AMD Ryzen 1800 System

Seems that I can never go too long without building a system. Now that Intel has been duly embarrassed by AMD bringing out some awesome mega-core systems, I just had to support AMD by building one. Intel rushed to build their Core i-9 Processors, but they are way expensive compared with the AMD alternatives.

I first considered an AMD Threadripper 1900x processor  but after asking for advice from the Overclockers forum, it became clear that the 8 core 1900x was not more powerful than the earlier AMD Ryzen 1800X, and this one was on sale for about $100 off.

As you can see, I got a fancy glass case, and water cooler from Corsair, and those fancy carnival lights RAM from G.Skill.
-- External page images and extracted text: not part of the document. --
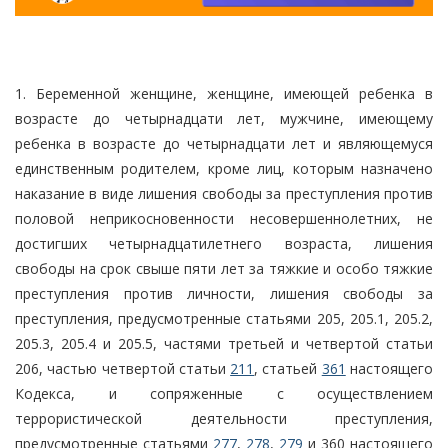
1. Беременной женщине, женщине, имеющей ребенка в
возрасте до четырнадцати лет, мужчине, имеющему
ребенка в возрасте до четырнадцати лет и являющемуся
единственным родителем, кроме лиц, которым назначено
наказание в виде лишения свободы за преступления против
половой неприкосновенности несовершеннолетних, не
достигших четырнадцатилетнего возраста, лишения
свободы на срок свыше пяти лет за тяжкие и особо тяжкие
преступления против личности, лишения свободы за
преступления, предусмотренные статьями 205, 205.1, 205.2,
205.3, 205.4 и 205.5, частями третьей и четвертой статьи
206, частью четвертой статьи
211
, статьей
361
настоящего
Кодекса, и сопряженные с осуществлением
террористической деятельности преступления,
предусмотренные статьями
277
,
278
,
279
и 360 настоящего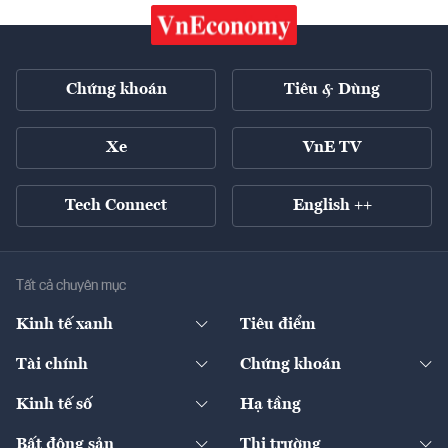
Chứng khoán
Tiêu & Dùng
Xe
VnE TV
Tech Connect
English ++
Tất cả chuyên mục
Kinh tế xanh
Tiêu điểm
Chuyển động xanh
Tài chính
Chứng khoán
Pháp lý
Ngân hàng
Doanh nghiệp niêm yết
Kinh tế số
Hạ tầng
Thương hiệu xanh
Thị trường vốn
Thị trường
Sản phẩm - Thị trường
Bất động sản
Thị trường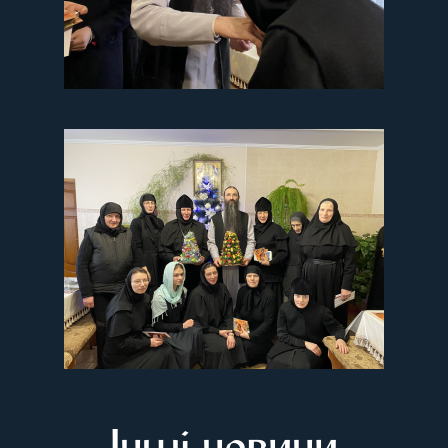
Інші новини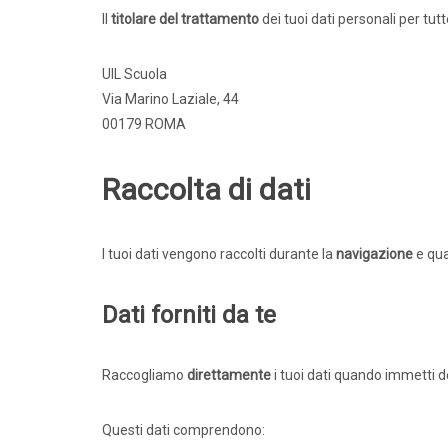
Il
titolare del trattamento
dei tuoi dati personali per tutt
UIL Scuola
Via Marino Laziale, 44
00179 ROMA
Raccolta di dati
I tuoi dati vengono raccolti durante la
navigazione
e qu
Dati forniti da te
Raccogliamo
direttamente
i tuoi dati quando immetti de
Questi dati comprendono:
Those things are blinking away as we speak.

For the past few years I’ve been very impressed by ASUS products. So this build chooses the ASUS ROG STRIX X370-F GAMING motherboard and the ASUS GeForce GTX 1060 TURBO-GTX1060-6G graphics card. I already have a GeForce 1060 and it’s great and reasonably priced.

 

The Corsair glass case has no slot for an optical drive since the entire front of the case is a sheet of glass. So, I needed to purchase Windows 10 on a thumb drive. Well, oddly, Newegg did not have those, so I had to order it from Amazon, and it is taking over a week to arrive. Not to worry, I’ve installed Linux Mint 18.2, which I use on many of my other systems.
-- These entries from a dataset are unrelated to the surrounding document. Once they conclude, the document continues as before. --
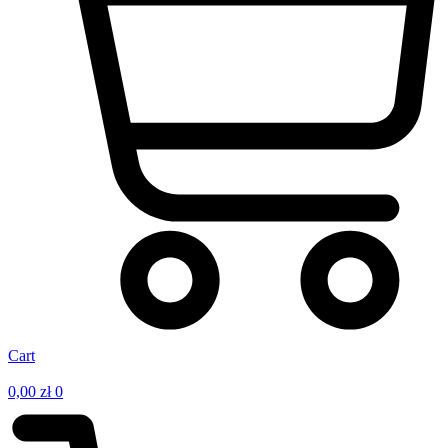
Cart
0,00
zł
0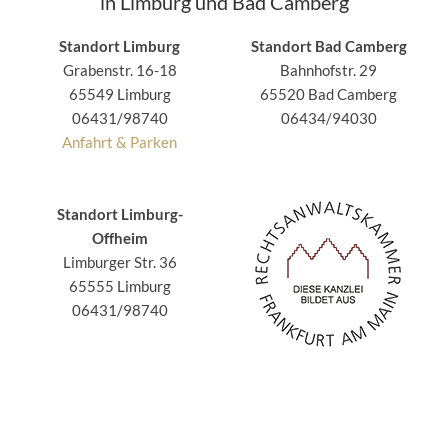
in Limburg und Bad Camberg
Standort Limburg
Standort Bad Camberg
Grabenstr. 16-18
Bahnhofstr. 29
65549 Limburg
65520 Bad Camberg
06431/98740
06434/94030
Anfahrt & Parken
Standort Limburg-
Offheim
Limburger Str. 36
65555 Limburg
06431/98740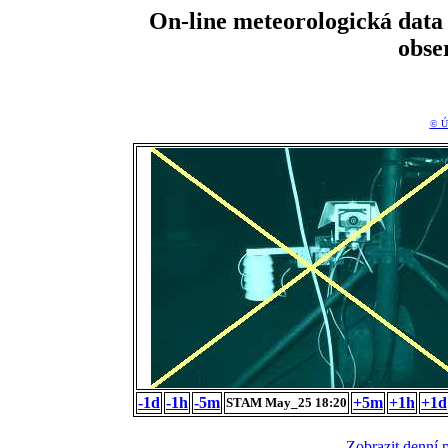
On-line meteorologická da
obse
© Ú
-1d
-1h
-5m
+5m
+1h
+1d
STAM May_25 18:20
Zobrazit denní 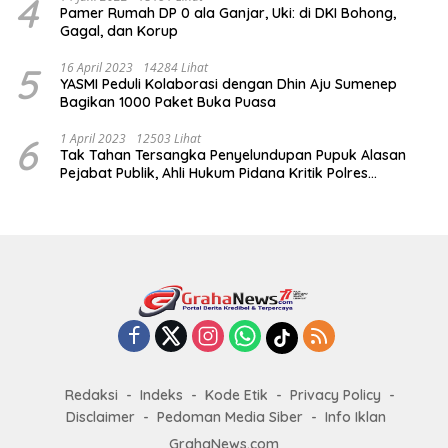
4
Pamer Rumah DP 0 ala Ganjar, Uki: di DKI Bohong,
Gagal, dan Korup
5
16 April 2023
14284 Lihat
YASMI Peduli Kolaborasi dengan Dhin Aju Sumenep
Bagikan 1000 Paket Buka Puasa
6
1 April 2023
12503 Lihat
Tak Tahan Tersangka Penyelundupan Pupuk Alasan
Pejabat Publik, Ahli Hukum Pidana Kritik Polres
Sumenep
Redaksi
Indeks
Kode Etik
Privacy Policy
Disclaimer
Pedoman Media Siber
Info Iklan
GrahaNews.com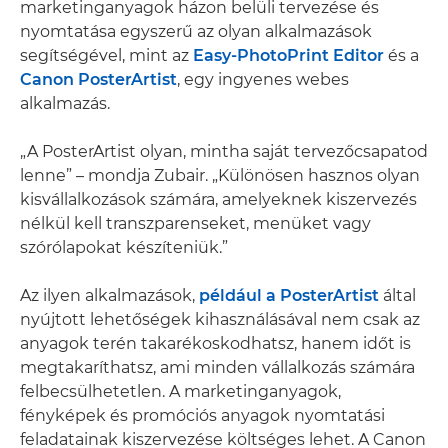
marketinganyagok házon belüli tervezése és
nyomtatása egyszerű az olyan alkalmazások
segítségével, mint az
Easy-PhotoPrint Editor
és a
Canon PosterArtist
, egy ingyenes webes
alkalmazás.
„A PosterArtist olyan, mintha saját tervezőcsapatod
lenne” – mondja Zubair. „Különösen hasznos olyan
kisvállalkozások számára, amelyeknek kiszervezés
nélkül kell transzparenseket, menüket vagy
szórólapokat készíteniük.”
Az ilyen alkalmazások,
például a PosterArtist
által
nyújtott lehetőségek kihasználásával nem csak az
anyagok terén takarékoskodhatsz, hanem időt is
megtakaríthatsz, ami minden vállalkozás számára
felbecsülhetetlen. A marketinganyagok,
fényképek és promóciós anyagok nyomtatási
feladatainak kiszervezése költséges lehet. A Canon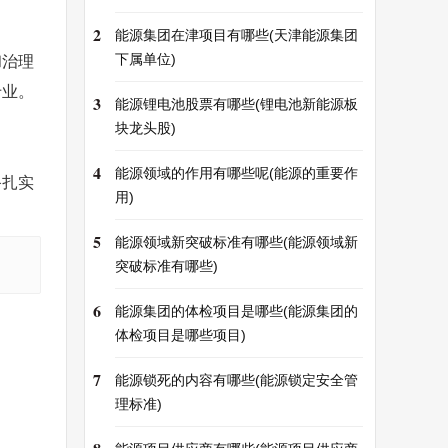
2
能源集团在津项目有哪些(天津能源集团
下属单位)
和治理
专业。
3
能源锂电池股票有哪些(锂电池新能源板
块龙头股)
4
能源领域的作用有哪些呢(能源的重要作
备扎实
用)
5
能源领域新突破标准有哪些(能源领域新
突破标准有哪些)
6
能源集团的体检项目是哪些(能源集团的
体检项目是哪些项目)
7
能源锁死的内容有哪些(能源锁定安全管
理标准)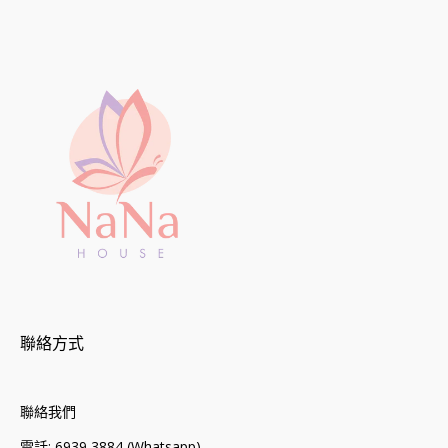
聯絡方式
聯絡我們
電話: 6939 3884 (Whatsapp)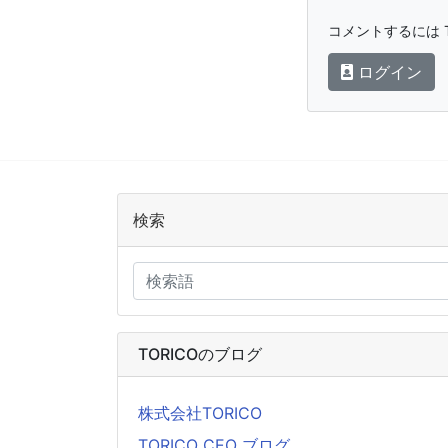
コメントするには T
ログイン
検索
TORICOのブログ
株式会社TORICO
TORICO CEO ブログ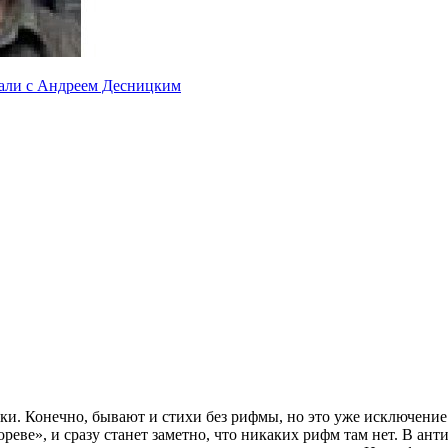
али с Андреем Десницким
ки. Конечно, бывают и стихи без рифмы, но это уже исключение.
реве», и сразу станет заметно, что никаких рифм там нет. В ан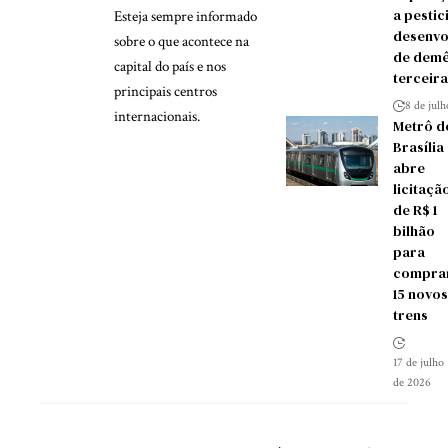
a pestic
Esteja sempre informado
desenvo
sobre o que acontece na
de demê
capital do país e nos
terceira
principais centros
8 de jul
internacionais.
Metrô d
Brasília
abre
licitaçã
de R$ 1
bilhão
para
compra
15 novos
trens
17 de julho
de 2026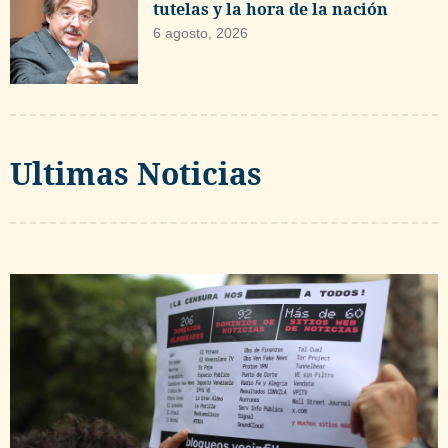
tutelas y la hora de la nación
6 agosto, 2026
Ultimas Noticias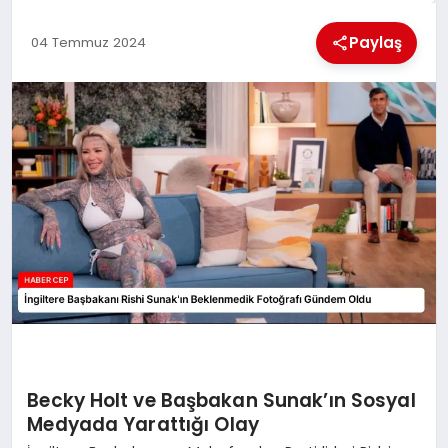
KÜLTÜREL
Paylaş
04 Temmuz 2024
Becky Holt ve Başbakan Sunak’ın Sosyal
Medyada Yarattığı Olay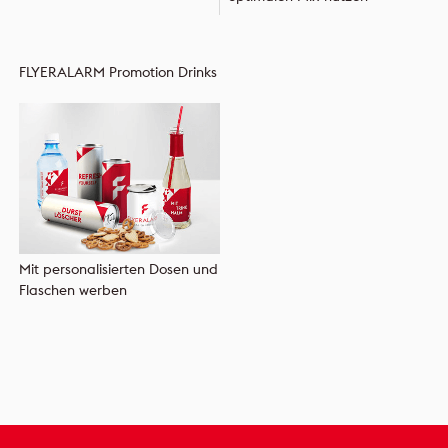
FLYERALARM Promotion Drinks
Mit personalisierten Dosen und
Flaschen werben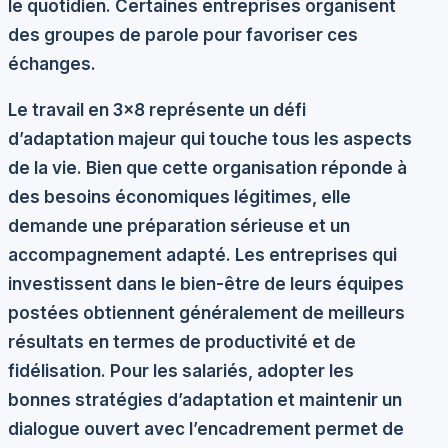
le quotidien. Certaines entreprises organisent
des groupes de parole pour favoriser ces
échanges.
Le travail en 3×8 représente un défi
d’adaptation majeur qui touche tous les aspects
de la vie. Bien que cette organisation réponde à
des besoins économiques légitimes, elle
demande une préparation sérieuse et un
accompagnement adapté. Les entreprises qui
investissent dans le bien-être de leurs équipes
postées obtiennent généralement de meilleurs
résultats en termes de productivité et de
fidélisation. Pour les salariés, adopter les
bonnes stratégies d’adaptation et maintenir un
dialogue ouvert avec l’encadrement permet de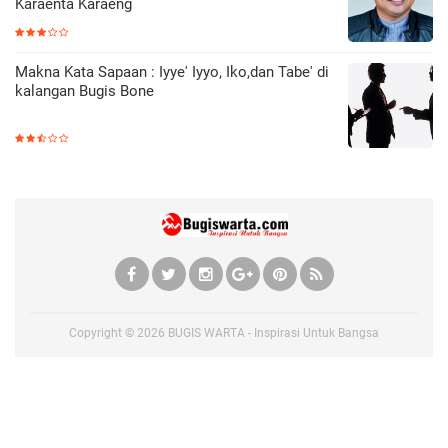
Karaenta Karaeng
Makna Kata Sapaan : Iyye' Iyyo, Iko,dan Tabe' di
kalangan Bugis Bone
Copyright ©
2026
BUGIS WARTA - Inspirasi Untuk Bangsa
Of course one of the first things I wanted to do was fire up all those cores, but a program called Core Heater that I’d written ages ago, and kitted up for Linux, failed to install. Looks like Debian, which is the Distro that Mint is based on, keeps changing all manner of things so old installers don’t work.

So I needed to fire up QtCreator, and that took a day or two to get going. And then the old Core Heater project won’t work, so I had to rebuild the program by building a new Qt Widget project and adding the code with Cut and Paste from the previous project.

The classes were all there and they seem to work. Here we go with all 8 Cores and 16 threads running on the AMD Ryzen 1800x.

So clearly the Cores / Threads are all busy like mad. And the program is using over 3GB of memory. There are bugs to be worked out. The Rounds are not updating in the GUI and the program won’t shut down properly. You have to kill it from the process list.

But things all work. You could barely feel the air from the cooler warming up. The max TDP is 95 watts for this processor. So it’s not that hot a machine. But it does run boost clock at 4GHz. So not shabby either.

So that’s the first round of testing. More later.